On 2014-12-17 6:33 AM, Gervase Markham wrote:
Sheeri said something very interesting the other day. She suggested that
people wanting not to be exposed to views they disagree with were
demanding a form of privilege.
There's no "demand" here, and to put it in those terms is unproductive.
This is a request, made with the aim of facilitating discussions and
fostering relationships without detracting from Mozilla's mission.
To put it another way, there's a big, big difference between someone
actually posting to frustrate the growth of a kind and inclusive
community, and other people using "you aren't fostering a kind and
inclusive community" as a stick to beat someone with unpopular opinions.
What it actually means in that context is usually "I've taken offence".
Or, alternatively, "I am hurt by this."
Your argument would likely be true if we lived in a world without
deep-seated, longstanding structural inequalities, but that's not where
we are. Power and privilege inequities aligned along political, racial
and religious lines are real, and felt intensely by people who care
intensely about those inequities.
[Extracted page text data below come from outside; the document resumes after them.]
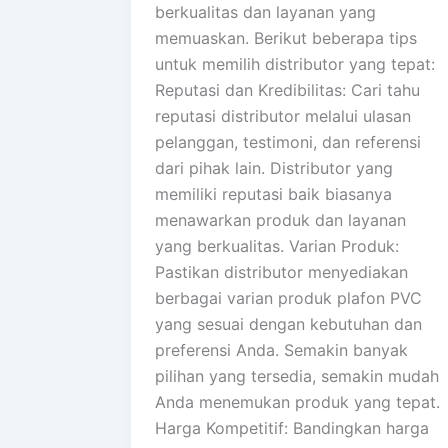
berkualitas dan layanan yang
memuaskan. Berikut beberapa tips
untuk memilih distributor yang tepat:
Reputasi dan Kredibilitas: Cari tahu
reputasi distributor melalui ulasan
pelanggan, testimoni, dan referensi
dari pihak lain. Distributor yang
memiliki reputasi baik biasanya
menawarkan produk dan layanan
yang berkualitas. Varian Produk:
Pastikan distributor menyediakan
berbagai varian produk plafon PVC
yang sesuai dengan kebutuhan dan
preferensi Anda. Semakin banyak
pilihan yang tersedia, semakin mudah
Anda menemukan produk yang tepat.
Harga Kompetitif: Bandingkan harga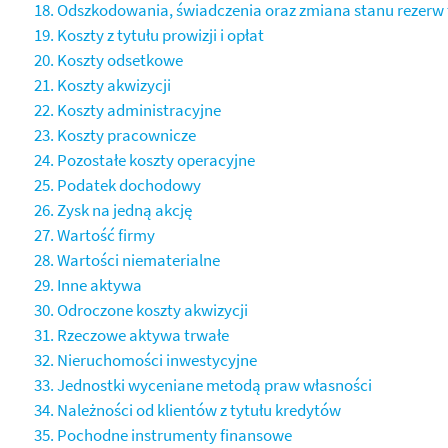
18. Odszkodowania, świadczenia oraz zmiana stanu rezerw
19. Koszty z tytułu prowizji i opłat
20. Koszty odsetkowe
21. Koszty akwizycji
22. Koszty administracyjne
23. Koszty pracownicze
24. Pozostałe koszty operacyjne
25. Podatek dochodowy
26. Zysk na jedną akcję
27. Wartość firmy
28. Wartości niematerialne
29. Inne aktywa
30. Odroczone koszty akwizycji
31. Rzeczowe aktywa trwałe
32. Nieruchomości inwestycyjne
33. Jednostki wyceniane metodą praw własności
34. Należności od klientów z tytułu kredytów
35. Pochodne instrumenty finansowe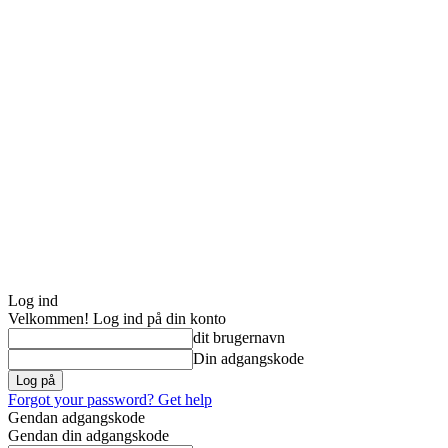
Log ind
Velkommen! Log ind på din konto
dit brugernavn
Din adgangskode
Forgot your password? Get help
Gendan adgangskode
Gendan din adgangskode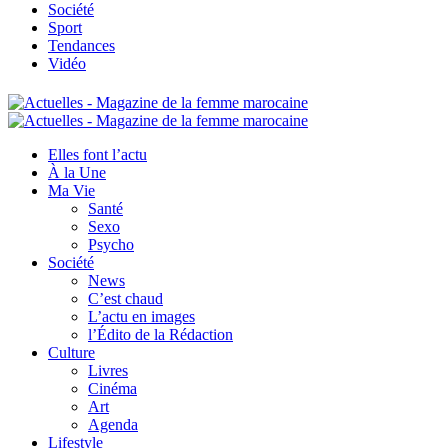
Société
Sport
Tendances
Vidéo
Elles font l’actu
À la Une
Ma Vie
Santé
Sexo
Psycho
Société
News
C’est chaud
L’actu en images
l’Édito de la Rédaction
Culture
Livres
Cinéma
Art
Agenda
Lifestyle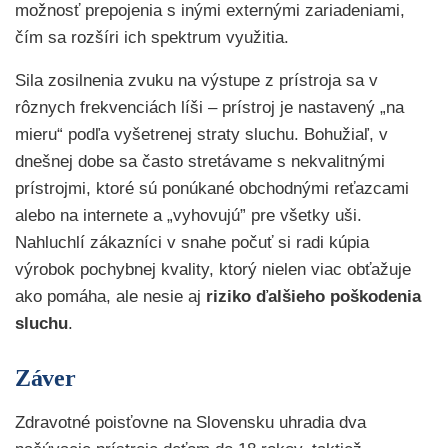
možnosť prepojenia s inými externými zariadeniami,
čím sa rozšíri ich spektrum využitia.
Sila zosilnenia zvuku na výstupe z prístroja sa v
rôznych frekvenciách líši – prístroj je nastavený „na
mieru“ podľa vyšetrenej straty sluchu. Bohužiaľ, v
dnešnej dobe sa často stretávame s nekvalitnými
prístrojmi, ktoré sú ponúkané obchodnými reťazcami
alebo na internete a „vyhovujú” pre všetky uši.
Nahluchlí zákazníci v snahe počuť si radi kúpia
výrobok pochybnej kvality, ktorý nielen viac obťažuje
ako pomáha, ale nesie aj
riziko ďalšieho poškodenia
sluchu
.
Záver
Zdravotné poisťovne na Slovensku uhradia dva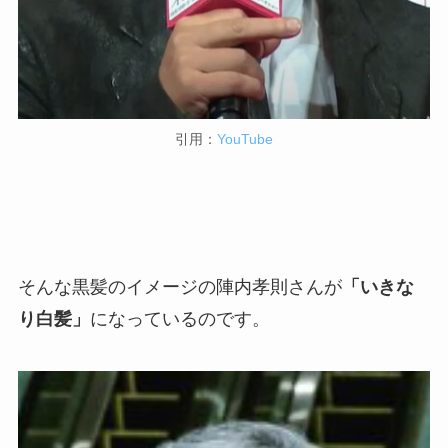
引用：
YouTube
そんな黒髪のイメージの陣内孝則さんが
「いきな
り白髪」
になっているのです。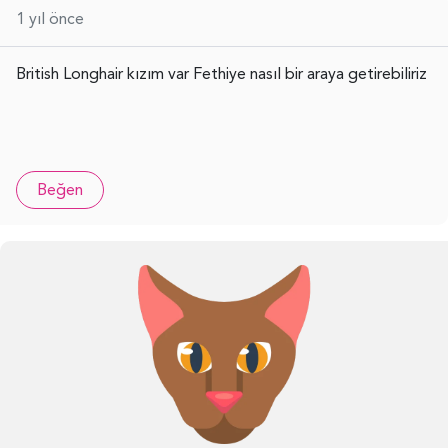
1 yıl önce
British Longhair kızım var Fethiye nasıl bir araya getirebiliriz
Beğen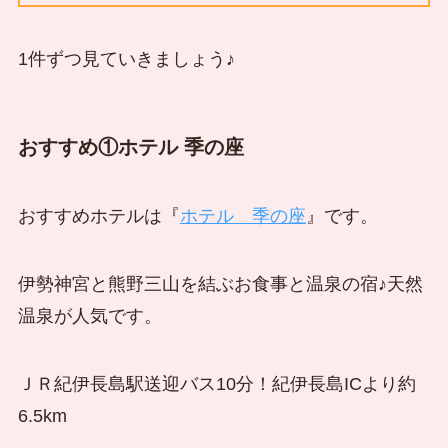
1件ずつ見ていきましょう♪
おすすめ①ホテル 季の座
おすすめホテルは『
ホテル 季の座
』です。
伊勢神宮と熊野三山を結ぶお食事と温泉の宿♪天然
温泉が人気です。
ＪＲ紀伊長島駅送迎バス10分！紀伊長島ICより約
6.5km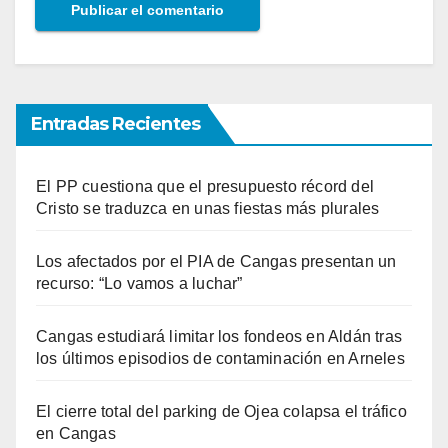
Entradas Recientes
El PP cuestiona que el presupuesto récord del
Cristo se traduzca en unas fiestas más plurales
Los afectados por el PIA de Cangas presentan un
recurso: “Lo vamos a luchar”
Cangas estudiará limitar los fondeos en Aldán tras
los últimos episodios de contaminación en Arneles
El cierre total del parking de Ojea colapsa el tráfico
en Cangas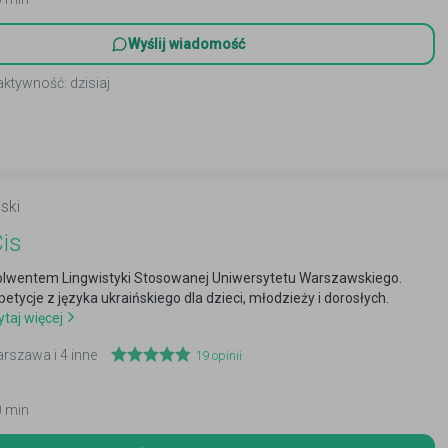
Wyślij wiadomość
aktywność: dzisiaj
ski
is
lwentem Lingwistyki Stosowanej Uniwersytetu Warszawskiego.
petycje z języka ukraińskiego dla dzieci, młodzieży i dorosłych.
taj więcej
arszawa i 4 inne
19
opinii
0 min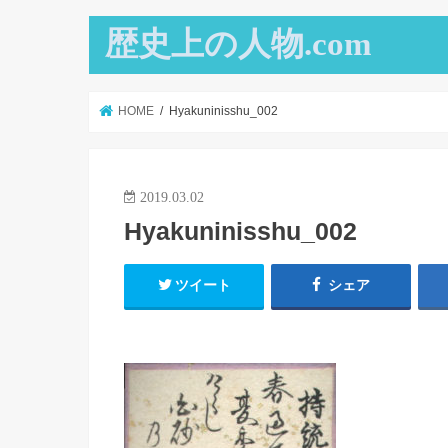
歴史上の人物.com
HOME
Hyakuninisshu_002
2019.03.02
Hyakuninisshu_002
ツイート
シェア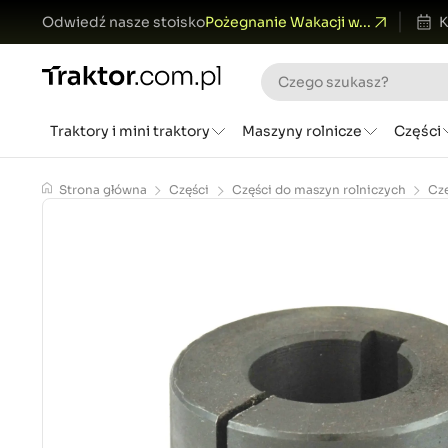
Odwiedź nasze stoisko
Pożegnanie Wakacji w...
K
Traktory i mini traktory
Maszyny rolnicze
Części
Strona główna
Części
Części do maszyn rolniczych
Cz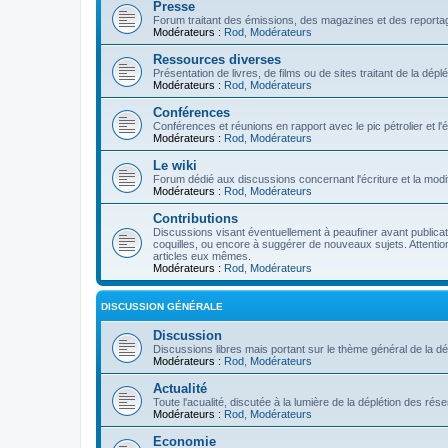
Presse
Forum traitant des émissions, des magazines et des reportage
Modérateurs :
Rod
,
Modérateurs
Ressources diverses
Présentation de livres, de films ou de sites traitant de la dép
Modérateurs :
Rod
,
Modérateurs
Conférences
Conférences et réunions en rapport avec le pic pétrolier et l
Modérateurs :
Rod
,
Modérateurs
Le wiki
Forum dédié aux discussions concernant l'écriture et la modifi
Modérateurs :
Rod
,
Modérateurs
Contributions
Discussions visant éventuellement à peaufiner avant publication
coquilles, ou encore à suggérer de nouveaux sujets. Attention
articles eux mêmes.
Modérateurs :
Rod
,
Modérateurs
DISCUSSION GÉNÉRALE
Discussion
Discussions libres mais portant sur le thème général de la dé
Modérateurs :
Rod
,
Modérateurs
Actualité
Toute l'acualité, discutée à la lumière de la déplétion des ré
Modérateurs :
Rod
,
Modérateurs
Economie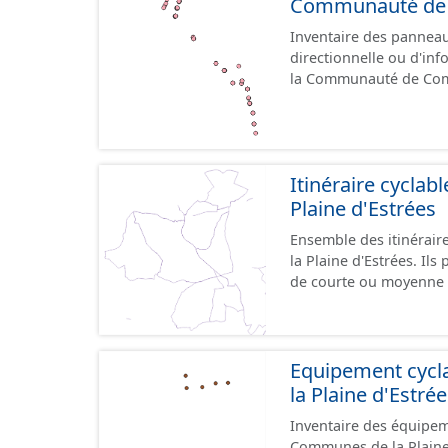
Communauté de C
Inventaire des panneaux
directionnelle ou d'inf
la Communauté de Comm
le référentiel de panne
cours, la donnée n'est
Itinéraire cycla
Plaine d'Estrées
Ensemble des itinérai
la Plaine d'Estrées. Ils permettent de desservir les lieux d'intérêts du territoire
de courte ou moyenne d
éducatif, sites tourist
emprunter tout type de v
trafic motorisé, et en m
piétonne, bandes cyclables ou j
Equipement cyc
pas des aménagements
la Plaine d'Estré
diverses et parfois il
Inventaire des équipem
pour assurer une continuité. Ce jeu de données comprend
Communes de la Plaine d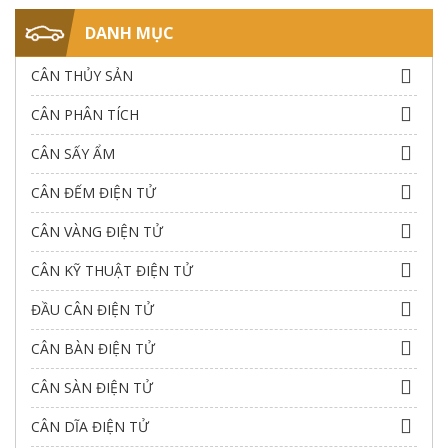
DANH MỤC
CÂN THỦY SẢN
CÂN PHÂN TÍCH
CÂN SẤY ẨM
CÂN ĐẾM ĐIỆN TỬ
CÂN VÀNG ĐIỆN TỬ
CÂN KỸ THUẬT ĐIỆN TỬ
ĐẦU CÂN ĐIỆN TỬ
CÂN BÀN ĐIỆN TỬ
CÂN SÀN ĐIỆN TỬ
CÂN DĨA ĐIỆN TỬ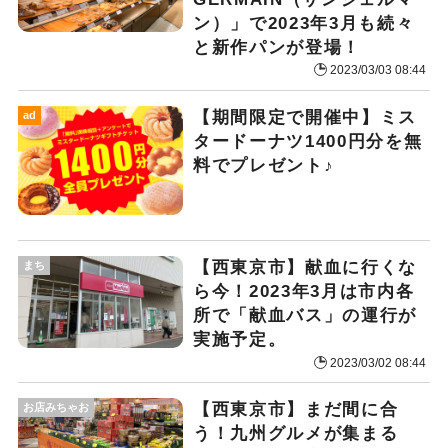
ン）」で2023年3月も続々
と新作パンが登場！
2023/03/03 08:44
【期間限定で開催中】ミス
ad
タードーナツ1400円分を無
料でプレゼント♪
【西東京市】献血に行くな
まち
ら今！2023年3月は市内各
所で「献血バス」の運行が
実施予定。
2023/03/02 08:44
【西東京市】まだ間に合
お店みちゃお
う！九州グルメが集まる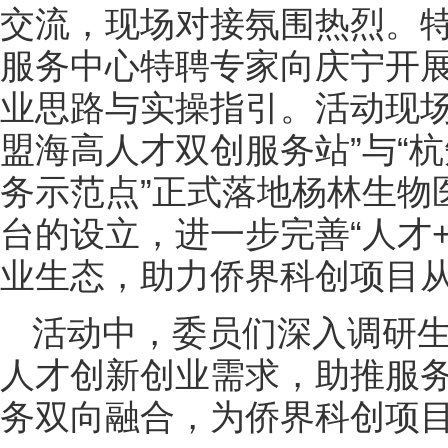
交流，现场对接氛围热烈。
服务中心特聘专家向庆宁开
业思路与实操指引。活动现场
盟海高人才双创服务站”与“
务示范点”正式落地杨林生物
台的设立，进一步完善“人才+
业生态，助力侨界科创项目
活动中，委员们深入调研
人才创新创业需求，助推服
务双向融合，为侨界科创项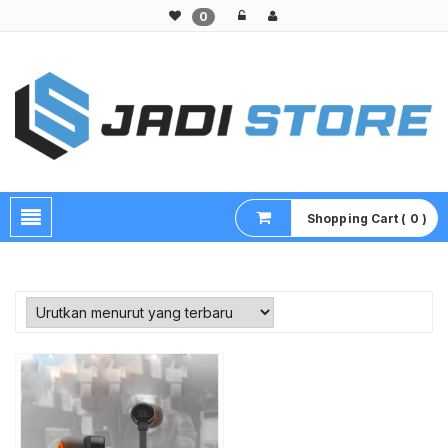
0
Pusat Aksesoris HP, Komputer & Produk Unik di Lamongan
Shopping Cart ( 0 )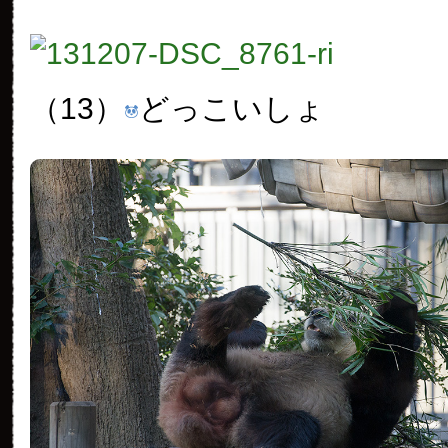
（13）
どっこいしょ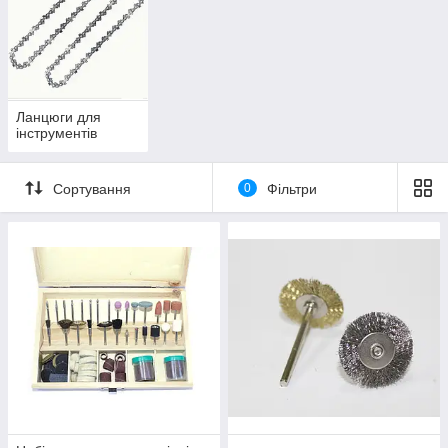
Ланцюги для
інструментів
Сортування
0
Фільтри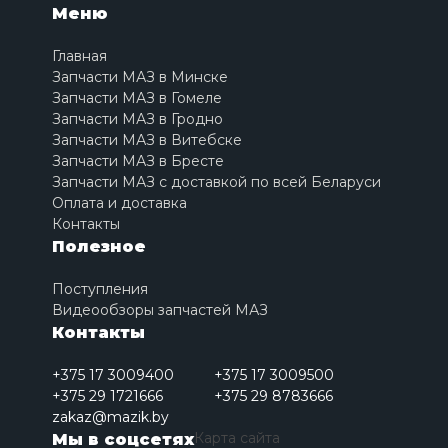
Меню
Главная
Запчасти МАЗ в Минске
Запчасти МАЗ в Гомеле
Запчасти МАЗ в Гродно
Запчасти МАЗ в Витебске
Запчасти МАЗ в Бресте
Запчасти МАЗ с доставкой по всей Беларуси
Оплата и доставка
Контакты
Полезное
Поступления
Видеообзоры запчастей МАЗ
Контакты
+375 17 3009400
+375 17 3009500
+375 29 1721666
+375 29 8783666
zakaz@mazik.by
Карта сайта
Мы в соцсетях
Many of whom are, unsurprisingly,
Mozillians, who feel hurt - and I don't mean "offended", I mean
"demeaned" - when discussions cross those lines.
This sucks for a lot of reasons, and one of them is that it's really
hard to know where those lines are because we're human don't know each
other perfectly, so people who care about one thing end up hurting
friends and colleagues inadvertently. It's a shitty experience for
everyone, and one that - particularly in a public forum - is _incredibly
easy_ to get defensive and angry and reactionary about.
So, people do that because people and the inevitable reaction to that
happens because people, and now here we are at the end of a long road of
scorched and salted earth and everyone's rightly kind of gun-shy about
sending stuff to Planet that isn't an ISO spec or new feature or a party
that went great and hey isn't everything awesome.
We can do better. Not just to and by each other, but by recognizing that
Mozilla is a community of communities and acting on that. I think Planet
can play an central role in that, and this is a proposal for how we can
get there from here.
However, Ben Smedberg's recent post (which, it seems from Yammer, many
people thought was much more acceptable than other controversial
postings have been) was an invitation to participate in one's
religion. ("I'd like to invite my colleagues to Jesus Christ.") And
such invitations are incredibly rare on Planet - that's the only one I
know of.
Right, and my position is that we are collectively _much worse off_ as a
community for these invitations, and the conversations they'd spur,
being rare. An environment where there aren't any rules but for a bunch
of unspoken reasons nobody chooses to raise their voice is not in any
practical sense better than one where the rules say you can't. So let's
try some guidelines for how to make raising our voices something
constructive, that works and if we're a bit lucky, scales.